Can’t help with your query I’m afraid but I’m interested because that’s the sort of spec of PC I’m intending to get in the near future. How does it perform with other libraries? Do you have any other large Spitfire libraries and if so how does their performance compare?


----------



## prodigalson (Mar 31, 2018)

I'm on Windows 10, 6-core i7, 64GB RAM and samples on a Samsung EVO SSD and I'm having no problems so far. I just threw in 6 mics on the 20 cellos Left shorts and played as fast as I could with 3-4 notes at a time and the CPU didn't break 50%, the disk didnt break 20% even though I was getting up to around 350 voices. 

EDIT: Just tried same thing with 8 mics and it capped out at 70% CPU. I realized that's because I was hitting 512 voices which is the default max voice setting it ships with. 

Obviously in a fuller arrangement it would become an issue but I have leaner libraries that break my system faster than this for sure. 

Sorry to not really help


----------



## Pontus Rufelt (Mar 31, 2018)

prodigalson said:


> I'm on Windows 10, 6-core i7, 64GB RAM and samples on a Samsung EVO SSD and I'm having no problems so far. I just threw in 6 mics on the 20 cellos Left shorts and played as fast as I could with 3-4 notes at a time and the CPU didn't break 50%, the disk didnt break 20% even though I was getting up to around 350 voices.
> 
> EDIT: Just tried same thing with 8 mics and it capped out at 70% CPU. I realized that's because I was hitting 512 voices which is the default max voice setting it ships with.
> 
> ...



This is actually really helpful! I guess it's something on my end then after all, can't for the life of me understand what it would be though. One would think it would work better on an M2 SSD.


----------



## Pontus Rufelt (Mar 31, 2018)

redlester said:


> Can’t help with your query I’m afraid but I’m interested because that’s the sort of spec of PC I’m intending to get in the near future. How does it perform with other libraries?

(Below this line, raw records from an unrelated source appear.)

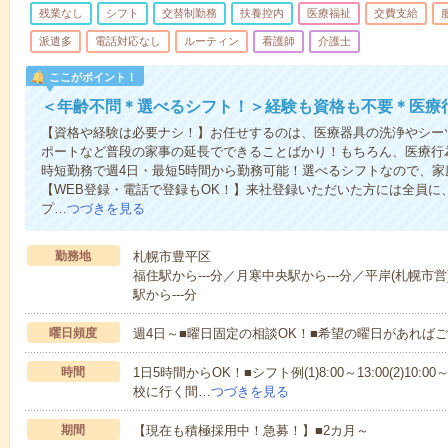
残業なし
シフト
交替制勤務
扶養控内
医療福祉
交費支給
派遣多
電話対応なし
ルーティン
看護師
介護士
ここがポイント！
＜年齢不問＊選べるシフト！＞経験も資格も不要＊医療
【資格や経験は必要ナシ！】お任せするのは、医療器具の洗浄やシー
ポートなど普段の家事の延長でできることばかり！もちろん、医療行
時短勤務で週4日・最短5時間から勤務可能！選べるシフトなので、
【WEB登録・電話で登録もOK！】来社登録いただいた方には全員に、
プ…
つづきを見る
勤務地
札幌市豊平区
福住駅から---分／月寒中央駅から---分／平岸(札幌市営
駅から---分
曜日頻度
週4日～■曜日固定の相談OK！■希望の曜日があれば
時間
1日5時間からOK！■シフト例(1)8:00～13:00(2)10:00～
校に行く間…
つづきを見る
期間
【現在も積極採用中！急募！】■2カ月～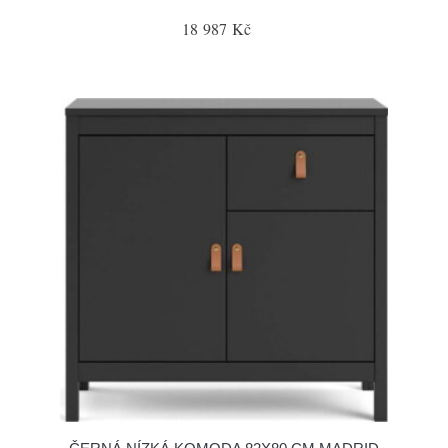
18 987 Kč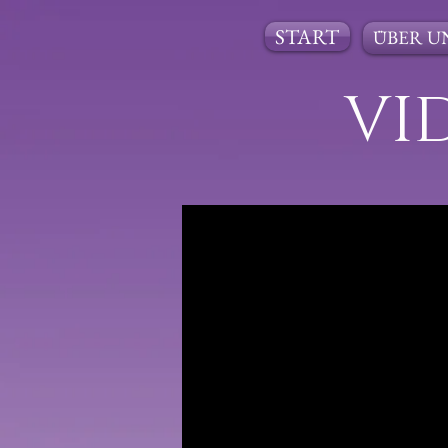
START
ÜBER U
VI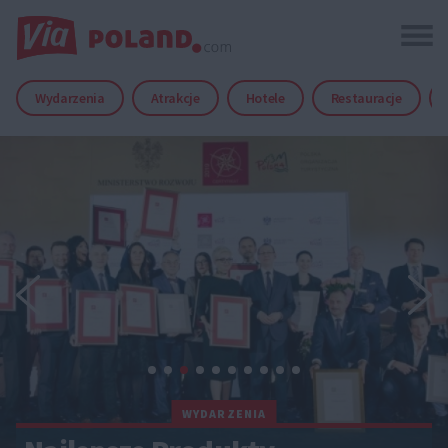
Wydarzenia
Atrakcje
Hotele
Restauracje
WYDARZENIA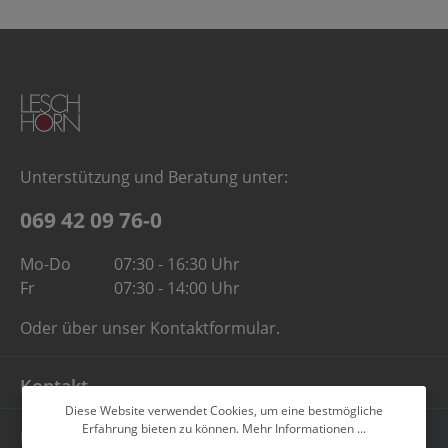
Unterstützung und Beratung unter:
069 42 09 76-0
Mo-Do
07:30 - 16:30 Uhr
Fr
07:30 - 14:00 Uhr
Oder über unser
Kontaktformular
.
Kontakt
Diese Website verwendet Cookies, um eine bestmögliche
Erfahrung bieten zu können.
Mehr Informationen ...
Unternehmen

Do you have any other large Spitfire libraries and if so how does their performance compare?



I feel like I have fairly little problems and can push the system well with other libraries running Kontakt. I'm running everything from the Cinematic Studio Solo Strings and CSS, to Century Brass, Spitfire Woodwinds, Spitfire Percussion, Albion I & V, Hans Zimmer Percussion and so forth. None of them really cause me any grief, so I'm a bit surprised by my current issues.


----------



## chimuelo (Mar 31, 2018)

Which M.2 NVMe SSD are you using?

Even when an M.2 throttles down from “heat/streaming” its still faster than an SSD.
Also check your Mobo to see if it’s sharing with a SATA Port.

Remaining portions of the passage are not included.